Essa é a foto do início do post. À esquerda, minha baachanzinha Tama e sua filha Teresa, minha baa-chan. Eu adoro essa foto. As lembranças mais remotas da minha vida retratam essas duas cuidando de mim, então é muito interessante perceber que, antes de mim, elas já cuidaram de muitos outros bebês. Inclusive os delas próprias.

Acho que vou fechar o post com essa daqui. Parece nada de mais, mas eu gosto dessa foto por algum motivo. Essa lancheira rosa retrata um dos primeiros vestígios da criança que eu fui na casa da baa-chan. Meio destoante de todo o resto, assim como foi a minha presença nessa casa antiga de senhorinhas idosas.
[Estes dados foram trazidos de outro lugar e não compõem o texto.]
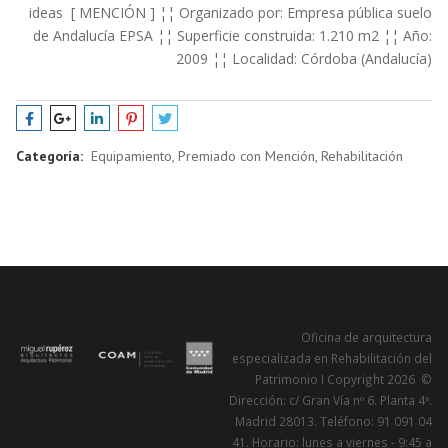
ideas [ MENCIÓN ] ¦¦ Organizado por: Empresa pública suelo
de Andalucía EPSA ¦¦ Superficie construida: 1.210 m2 ¦¦ Año:
2009 ¦¦ Localidad: Córdoba (Andalucía)
Categoría:
Equipamiento, Premiado con Mención, Rehabilitación
Oficina de arquitectura
especializada en Rehabilitación del
Patrimonio I Copyright 2026 ©
Dirección: c/ Gran Vía nº 6. Planta 4ª.
Madrid 28013. Teléfono: 91 091 04
41. Horario: lunes a viernes - 9:45 a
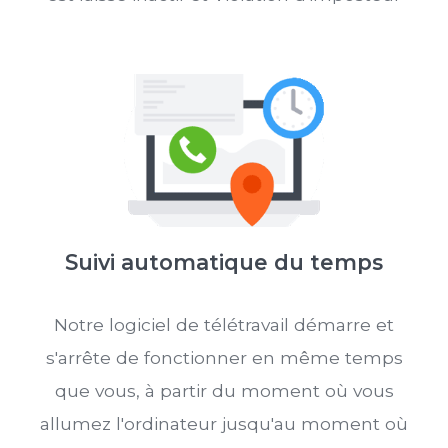
Suivi automatique du temps
Notre logiciel de télétravail démarre et
s'arrête de fonctionner en même temps
que vous, à partir du moment où vous
allumez l'ordinateur jusqu'au moment où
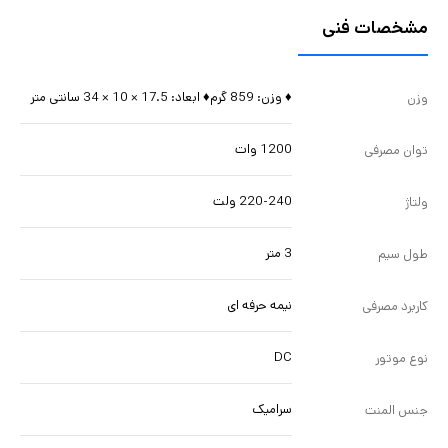
مشخصات فنی
♦ وزن: 859 گرم♦ ابعاد: 17.5 × 10 × 34 سانتی متر
وزن
1200 وات
توان مصرفی
220-240 ولت
ولتاژ
3 متر
طول سیم
نیمه حرفه ای
کاربرد مصرفی
DC
نوع موتور
سرامیک
جنس المنت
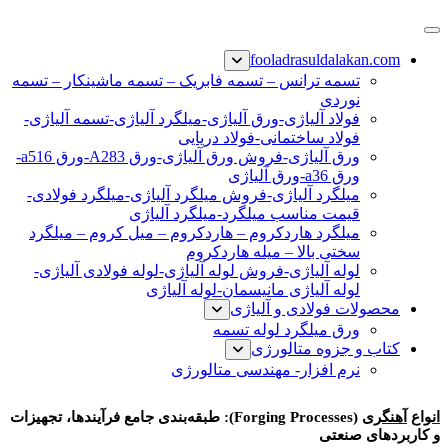
پرش
فولاد رسول دلاکان
فولاد آلیاژی-میلگرد آلیاژی-تسمه آلیاژی-ورق آلیاژی-لوله آلیاژی-
به
fooladrasuldalakan.com
نبشی فولادی-ناودانی فولادی-قیمت ورق-قیمت فولاد
محتوا
تسمه ترانس – تسمه فابریک – تسمه ماشینکار – تسمه
نوردی
فولاد آلیاژی-ورق آلیاژی-میلگرد آلیاژی-تسمه آلیاژی-
فولاد ساختمانی-فولاد دریایی
ورق آلیاژی-فروش ورق آلیاژی-ورق A283-ورق a516-
ورق a36-ورق آلیاژی
میلگرد آلیاژی-فروش میلگرد آلیاژی-میلگرد فولادی-
قیمت مناسب میلگرد-میلگرد آلیاژی
میلگرد هاردکروم – هاردکروم – میل کروم – میلگرد
سختی بالا – میله هاردکروم
لوله آلیاژی-فروش لوله آلیاژی-لوله فولادی آلیاژی-
لوله آلیاژی مانیسمان-لوله آلیاژی
محصولات فولادی و آلیاژی
ورق میلگرد لوله تسمه
کتاب و جزوه متالورژی
نرم افزار- مهندسی متالورژی
انواع آهنگری
انواع
آهنگری
(Forging Processes): طبقه‌بندی جامع فرآیندها، تجهیزات
و کاربردهای صنعتی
Eu fico pensando. Nascer parece tão natural. Nós sequer temos capacidade de pensar quando nascemos, o que dirá de pensar em como nosso nascimento afeta as vidas de todas as pessoas que já estavam ali para nos receber. A rotina e todo o resto mudam drasticamente, mas para nós é natural e intuitivo nos aconchegarmos naquele espacinho que abriram para a gente bem no meio da história do mundo. E, quando crescemos, já estamos acostumados com a ideia de existir. Aquelas pessoas, as novas e as velhas, com toda a sua história que tão pouco conhecemos, simplesmente já fazem parte de todo o resto. Acho que é por isso que essas fotos velhas me causam tanta fascinação. Elas são um lembrete de que eu nem sempre existi. E de que existir não é uma coisa qualquer e individual. Existem todas essas frases soltas que formam uma história no final. Ninguém prevê a história se formando e ninguém é capaz de contá-la por inteiro. Mas ela está ali. É impossível negar, pois somos parte dela, somos seus personagens. Ou deveria dizer que somos os escritores?

Talvez eu deva conversar mais com o Daniel da próxima vez que encontrá-lo.

Um comentário:

  1. "A "mãe" de branco e óculos é minha tia, que hoje considero mãe, Satico"

    Di-va, sem mais!

    Ok, com mais, hm. Nem terminei de ler o post, estou começando a ficar com sono. Só precisava registrar isso mesmo. Quero ler com calma, porque tá interessante, e eu adoro essas coisas.